EXERCISE DETAILS. Pull every line with "frontpaneel" from the material.

INPUT FOR THIS TASK.
------------------------------------

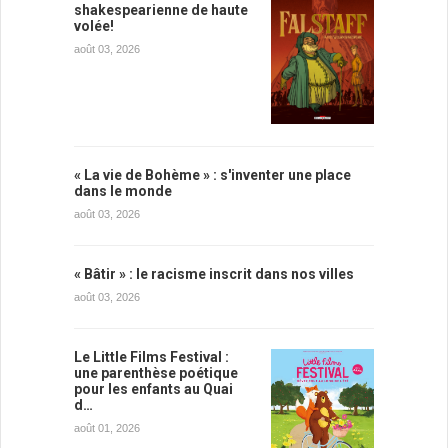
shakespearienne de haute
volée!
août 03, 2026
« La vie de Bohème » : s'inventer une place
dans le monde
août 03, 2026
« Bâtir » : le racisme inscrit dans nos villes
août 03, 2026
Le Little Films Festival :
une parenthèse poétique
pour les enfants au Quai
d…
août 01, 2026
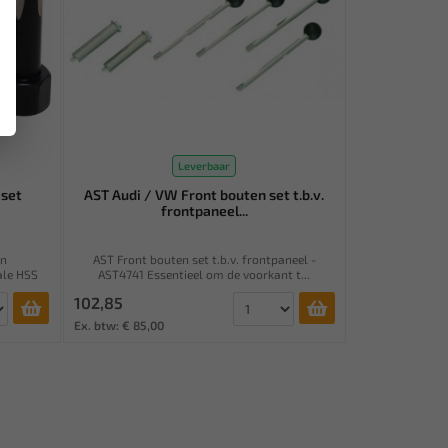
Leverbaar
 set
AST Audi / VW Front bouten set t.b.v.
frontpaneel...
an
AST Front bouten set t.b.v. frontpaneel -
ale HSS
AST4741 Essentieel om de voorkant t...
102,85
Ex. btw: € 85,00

------------------------------------

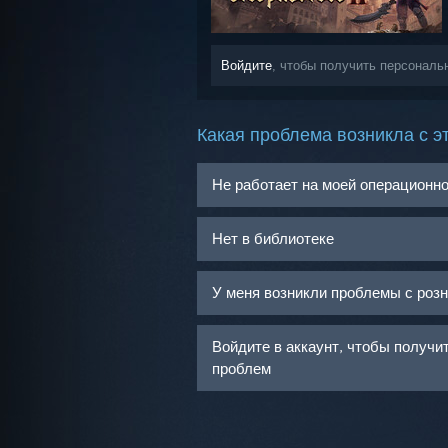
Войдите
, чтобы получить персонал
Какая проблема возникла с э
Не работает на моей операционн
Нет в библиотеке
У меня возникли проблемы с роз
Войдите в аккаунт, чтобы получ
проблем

------------------------------------

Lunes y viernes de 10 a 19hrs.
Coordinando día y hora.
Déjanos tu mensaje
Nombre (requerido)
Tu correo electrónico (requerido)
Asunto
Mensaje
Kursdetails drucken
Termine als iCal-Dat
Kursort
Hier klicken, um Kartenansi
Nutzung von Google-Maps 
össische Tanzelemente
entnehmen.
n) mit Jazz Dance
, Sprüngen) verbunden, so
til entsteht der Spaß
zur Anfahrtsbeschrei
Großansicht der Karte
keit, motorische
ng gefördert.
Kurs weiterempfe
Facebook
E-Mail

------------------------------------

THE COMPLETED TASK.
frontpaneel...
AST Front bouten set t.b.v. frontpaneel -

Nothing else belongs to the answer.